• AIM OF THE TASK: Write out each record below exactly as it appears, with no pictures.

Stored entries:
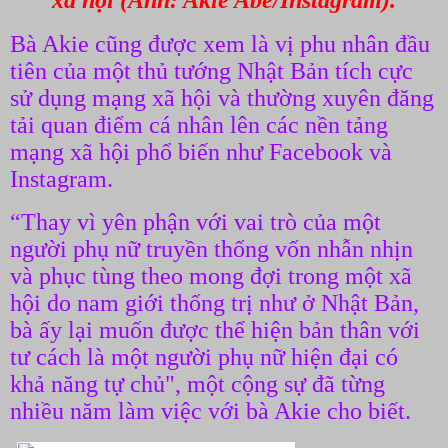
xã hội (Ảnh: Akie Abe/Instagram).
Bà Akie cũng được xem là vị phu nhân đầu
tiên của một thủ tướng Nhật Bản tích cực
sử dụng mạng xã hội và thường xuyên đăng
tải quan điểm cá nhân lên các nền tảng
mạng xã hội phổ biến như Facebook và
Instagram.
“Thay vì yên phận với vai trò của một
người phụ nữ truyền thống vốn nhẫn nhịn
và phục tùng theo mong đợi trong một xã
hội do nam giới thống trị như ở Nhật Bản,
bà ấy lại muốn được thể hiện bản thân với
tư cách là một người phụ nữ hiện đại có
khả năng tự chủ", một cộng sự đã từng
nhiều năm làm việc với bà Akie cho biết.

• ANSWER:
xã hội (Ảnh: Akie Abe/Instagram).
Bà Akie cũng được xem là vị phu nhân đầu
tiên của một thủ tướng Nhật Bản tích cực
sử dụng mạng xã hội và thường xuyên đăng
tải quan điểm cá nhân lên các nền tảng
mạng xã hội phổ biến như Facebook và
Instagram.
“Thay vì yên phận với vai trò của một
người phụ nữ truyền thống vốn nhẫn nhịn
và phục tùng theo mong đợi trong một xã
hội do nam giới thống trị như ở Nhật Bản,
bà ấy lại muốn được thể hiện bản thân với
tư cách là một người phụ nữ hiện đại có
khả năng tự chủ", một cộng sự đã từng
nhiều năm làm việc với bà Akie cho biết.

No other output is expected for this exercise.